----- Data
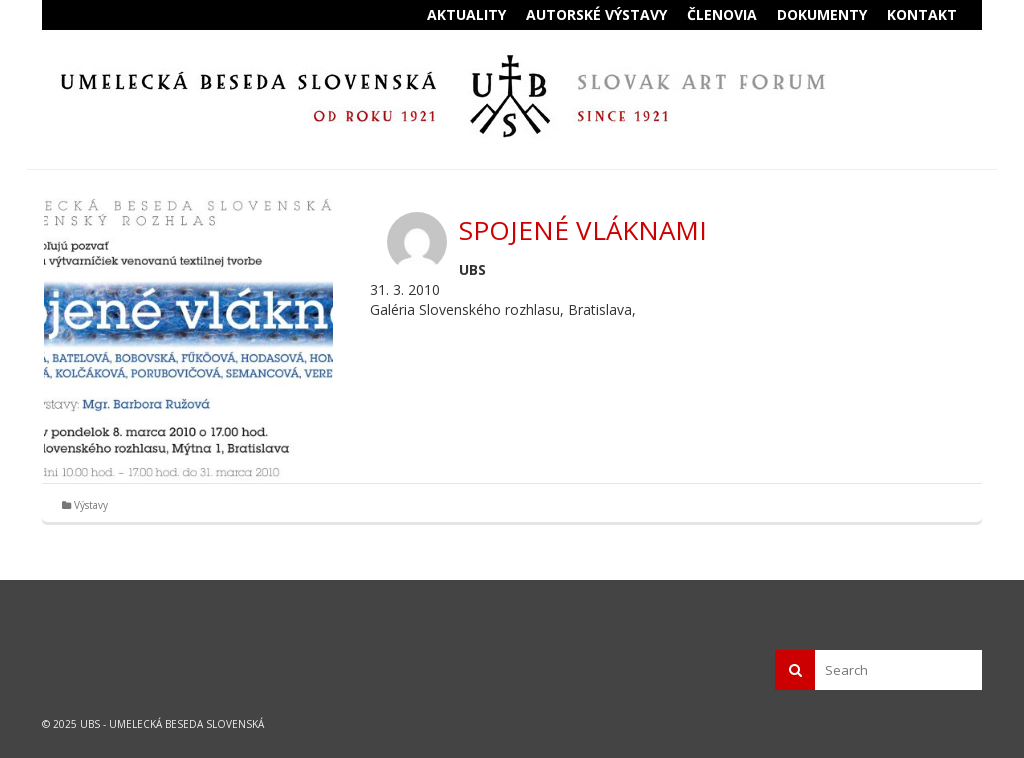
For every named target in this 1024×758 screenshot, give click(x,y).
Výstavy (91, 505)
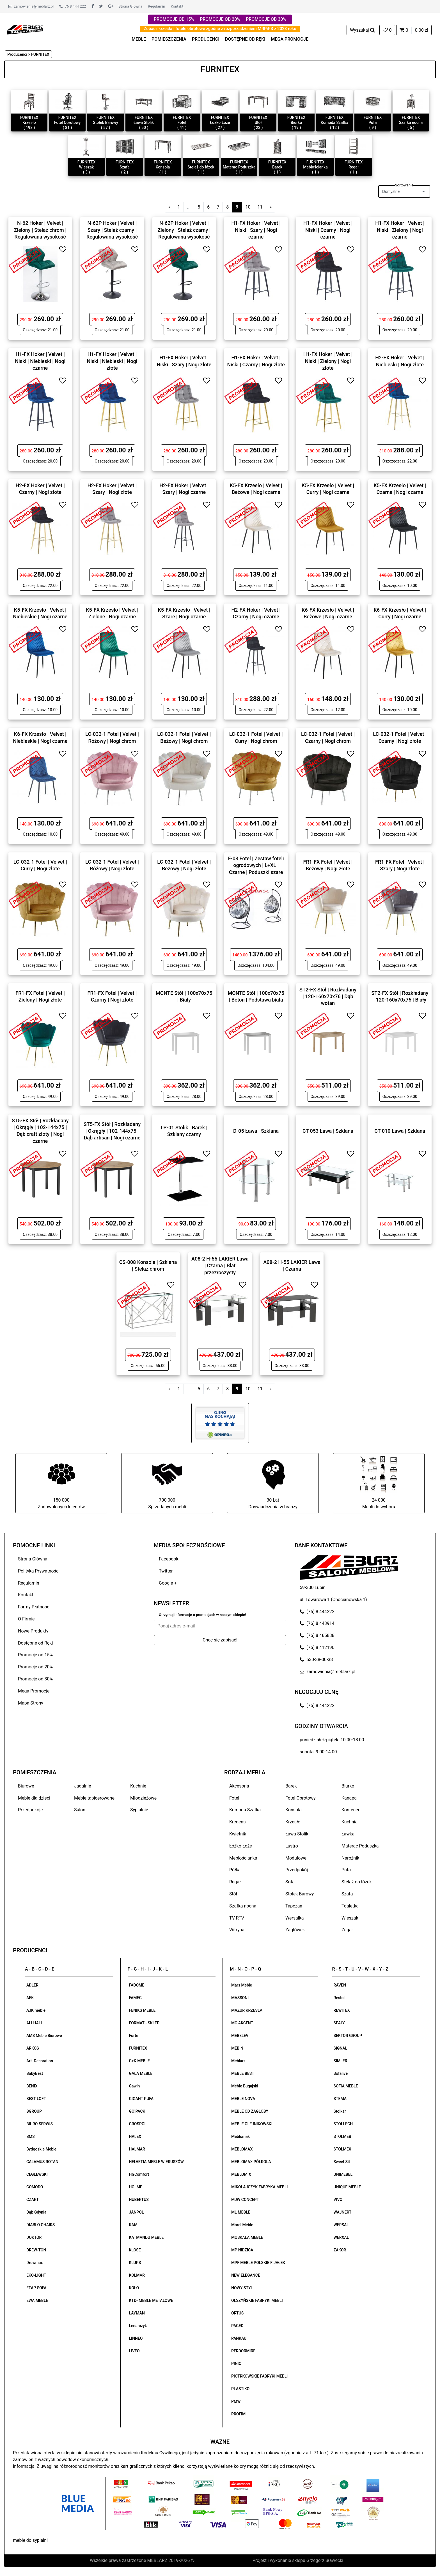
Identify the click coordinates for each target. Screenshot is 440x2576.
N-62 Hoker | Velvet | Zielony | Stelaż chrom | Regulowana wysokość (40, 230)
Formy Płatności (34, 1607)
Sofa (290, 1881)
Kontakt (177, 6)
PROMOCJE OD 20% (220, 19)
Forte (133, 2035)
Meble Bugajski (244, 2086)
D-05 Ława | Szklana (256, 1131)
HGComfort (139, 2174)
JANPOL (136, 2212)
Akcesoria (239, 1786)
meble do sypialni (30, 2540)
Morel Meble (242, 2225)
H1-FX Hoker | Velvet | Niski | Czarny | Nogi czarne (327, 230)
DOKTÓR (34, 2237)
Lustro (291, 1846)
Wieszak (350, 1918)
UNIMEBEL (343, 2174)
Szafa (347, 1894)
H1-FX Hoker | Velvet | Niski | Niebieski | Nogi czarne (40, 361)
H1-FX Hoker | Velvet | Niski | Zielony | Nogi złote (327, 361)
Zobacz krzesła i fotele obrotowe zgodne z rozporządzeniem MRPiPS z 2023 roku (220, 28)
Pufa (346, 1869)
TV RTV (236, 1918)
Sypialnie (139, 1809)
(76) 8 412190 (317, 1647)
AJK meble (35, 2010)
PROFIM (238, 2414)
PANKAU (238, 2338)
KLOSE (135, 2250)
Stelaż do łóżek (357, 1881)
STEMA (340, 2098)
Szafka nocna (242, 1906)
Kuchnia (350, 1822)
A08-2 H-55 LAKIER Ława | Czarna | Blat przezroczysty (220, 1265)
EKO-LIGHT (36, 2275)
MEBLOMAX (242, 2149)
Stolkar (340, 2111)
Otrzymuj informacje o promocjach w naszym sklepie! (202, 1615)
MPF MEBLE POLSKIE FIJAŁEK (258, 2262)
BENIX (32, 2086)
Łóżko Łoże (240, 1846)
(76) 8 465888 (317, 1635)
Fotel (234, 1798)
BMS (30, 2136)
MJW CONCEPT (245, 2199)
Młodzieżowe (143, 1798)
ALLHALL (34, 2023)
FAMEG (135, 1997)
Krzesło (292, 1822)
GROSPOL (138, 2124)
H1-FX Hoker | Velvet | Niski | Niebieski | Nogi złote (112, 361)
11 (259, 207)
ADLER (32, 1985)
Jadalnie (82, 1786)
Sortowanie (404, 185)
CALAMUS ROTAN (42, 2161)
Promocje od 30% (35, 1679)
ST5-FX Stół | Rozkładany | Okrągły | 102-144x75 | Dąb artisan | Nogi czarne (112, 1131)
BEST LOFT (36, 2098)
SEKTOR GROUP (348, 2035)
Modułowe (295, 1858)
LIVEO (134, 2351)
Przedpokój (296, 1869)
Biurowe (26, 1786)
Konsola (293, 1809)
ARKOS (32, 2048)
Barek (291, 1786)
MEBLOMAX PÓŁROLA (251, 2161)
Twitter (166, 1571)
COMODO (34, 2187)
----------
▸ **Directions for this task**
Write the entries out again word for word. Omit all pictures from them.

▸ **Answer area**
For every named target in this 1024×758 screenshot, give click(x,y).
Výstavy (91, 505)
Identify the click coordinates for each target. Screenshot is 440x2576.
N-62 Hoker | Velvet | Zielony | Stelaż chrom | Regulowana wysokość (40, 230)
Formy Płatności (34, 1607)
Sofa (290, 1881)
Kontakt (177, 6)
PROMOCJE OD 20% (220, 19)
Forte (133, 2035)
Meble Bugajski (244, 2086)
D-05 Ława | Szklana (256, 1131)
HGComfort (139, 2174)
JANPOL (136, 2212)
Akcesoria (239, 1786)
meble do sypialni (30, 2540)
Morel Meble (242, 2225)
H1-FX Hoker | Velvet | Niski | Czarny | Nogi czarne (327, 230)
DOKTÓR (34, 2237)
Lustro (291, 1846)
Wieszak (350, 1918)
UNIMEBEL (343, 2174)
Szafa (347, 1894)
H1-FX Hoker | Velvet | Niski | Niebieski | Nogi czarne (40, 361)
H1-FX Hoker | Velvet | Niski | Zielony | Nogi złote (327, 361)
Zobacz krzesła i fotele obrotowe zgodne z rozporządzeniem MRPiPS z 2023 roku (220, 28)
Pufa (346, 1869)
TV RTV (236, 1918)
Sypialnie (139, 1809)
(76) 8 412190 (317, 1647)
AJK meble (35, 2010)
PROFIM (238, 2414)
PANKAU (238, 2338)
KLOSE (135, 2250)
Stelaż do łóżek (357, 1881)
STEMA (340, 2098)
Szafka nocna (242, 1906)
Kuchnia (350, 1822)
A08-2 H-55 LAKIER Ława | Czarna | Blat przezroczysty (220, 1265)
EKO-LIGHT (36, 2275)
MEBLOMAX (242, 2149)
Stolkar (340, 2111)
Otrzymuj informacje o promocjach w naszym sklepie! (202, 1615)
MPF MEBLE POLSKIE FIJAŁEK (258, 2262)
BENIX (32, 2086)
Łóżko Łoże (240, 1846)
(76) 8 465888 (317, 1635)
Fotel (234, 1798)
BMS (30, 2136)
MJW CONCEPT (245, 2199)
Młodzieżowe (143, 1798)
ALLHALL (34, 2023)
FAMEG (135, 1997)
Krzesło (292, 1822)
GROSPOL (138, 2124)
H1-FX Hoker | Velvet | Niski | Niebieski | Nogi złote (112, 361)
11 (259, 207)
ADLER (32, 1985)
Jadalnie (82, 1786)
Sortowanie (404, 185)
CALAMUS ROTAN (42, 2161)
Promocje od 30% (35, 1679)
ST5-FX Stół | Rozkładany | Okrągły | 102-144x75 | Dąb artisan | Nogi czarne (112, 1131)
BEST LOFT (36, 2098)
SEKTOR GROUP (348, 2035)
Modułowe (295, 1858)
LIVEO (134, 2351)
Przedpokój (296, 1869)
Biurowe (26, 1786)
Konsola (293, 1809)
ARKOS (32, 2048)
Barek (291, 1786)
MEBLOMAX PÓŁROLA (251, 2161)
Twitter (166, 1571)
COMODO (34, 2187)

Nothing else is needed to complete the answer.